Another option would be to load the data into a temporary table and then use an SQL Executor command to insert the data.

Here is a complete „self-healing“ reporting system with Hive that could demonstrate additional functions:

mlauber71 · December 18, 2022, 7:49pm

@hhkim I created an example workflow that would demonstrate the use of Hive tables and partitions with the KNIME DB nodes.

If you want to do an OVERWRITE of a specific partition the easiest way to do so would be to first explicitly drop the relevant partition (there is a node doing that in the example).

please download the whole workflow group to get a complete example:

hhkim · December 19, 2022, 5:25am

Thank you for your reply.

I think DB Table Creator or DB Reader node can use my local PC resource.

So I just want insert selected DB data into DB table directly by using “INSERT OVERWRITE with PARTITION” query.

“INSERT OVERWRITE with PARTITION” query can use when the table that I want to select already exists.
But when the table that I want to select comes from DB node, I don’t know how to do.

I hope my explanation is enough so you can understand what I mean.

mlauber71 · December 19, 2022, 7:19pm

@hhkim there ware two ways to add a partition to an existing one:

You can use the DB Connection Table Writer and just make sure your partitions are in the same order (at the end) of the file - like in this version the column “education”. Here it would append the data (all educations=Masters) if you would execute it more than once:

Or you could use the syntax you already have mentioned - “INSERT OVERWRITE” where you mention the partition column. Again: the partitions have to be the last columns (and have to have the same order as in the target file).
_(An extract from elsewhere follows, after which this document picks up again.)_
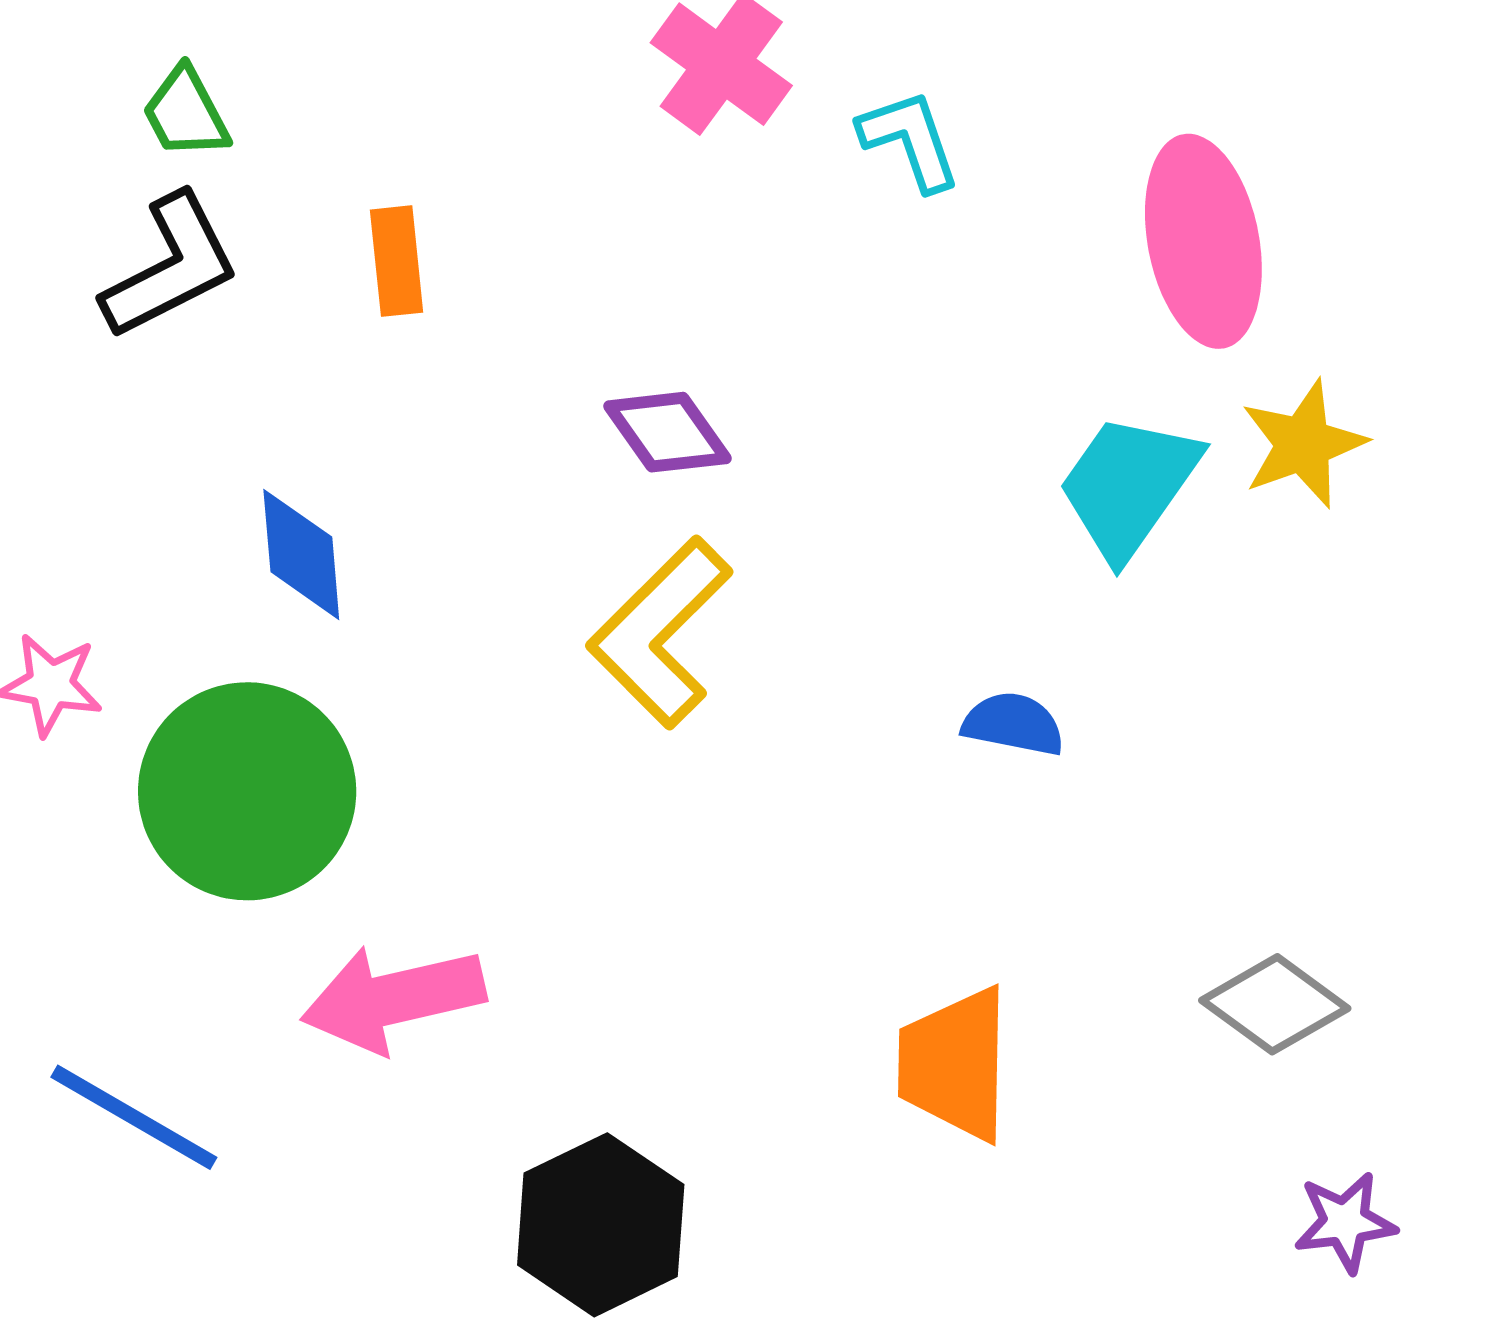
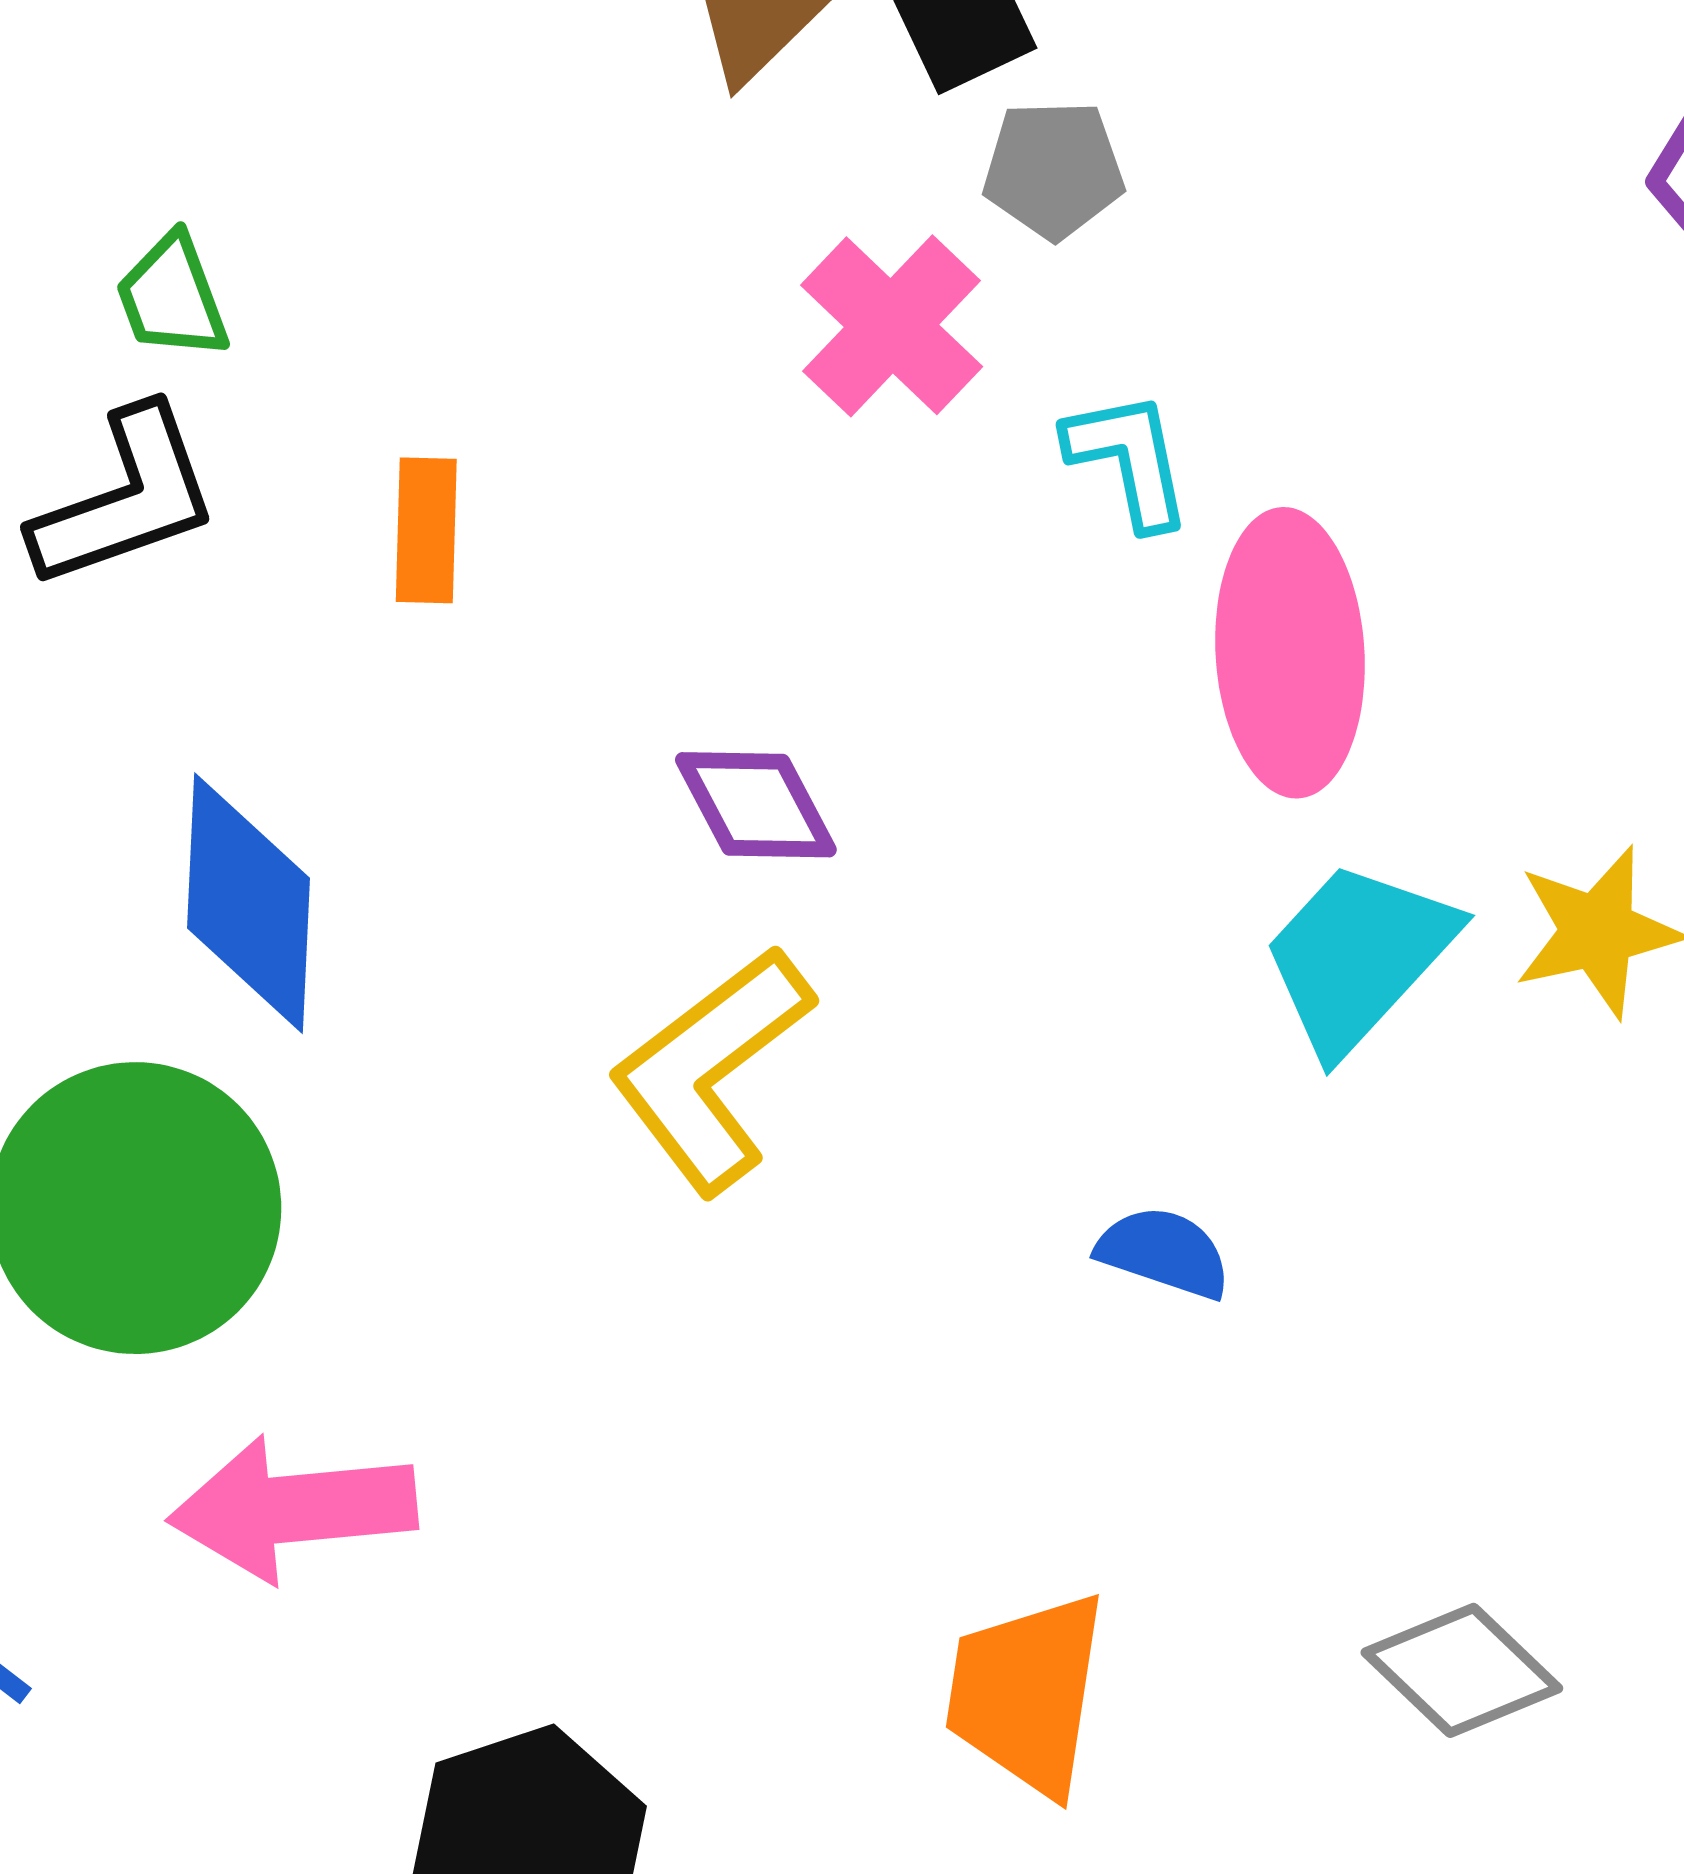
pink ellipse: (1203, 241) -> (1290, 653), moved
blue diamond: (301, 554) -> (249, 903), size x1.4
INSERT OVERWRITE TABLE `default`.`data_train`
PARTITION (`education`)
SELECT *
FROM `default`.`data_education_masters`

You would add the partition in the form of an additional folder or parquet files within the folder (on the HDFS):

The settings for the target table “data_train” have been set in the additional options of the DB Table Creator node

STORED AS PARQUET
PARTITIONED BY (education STRING)
TBLPROPERTIES ( 'parquet.compression'='snappy'
  , 'external.table.purge'='true'
  , 'transactional'='false'
  , 'discover.partitions' = 'false'
  )

hhkim · December 26, 2022, 6:51am

Thank you for your answer.

Summarizing your answer, I understood that I can insert the data through the “DB SQL Executor” node when the table I want select exists, and I can insert the data through the “DB Connection Table Writer” node when the table I select does not exist.

It was helpful to me

system · January 2, 2023, 6:52am

This topic was automatically closed 7 days after the last reply. New replies are no longer allowed.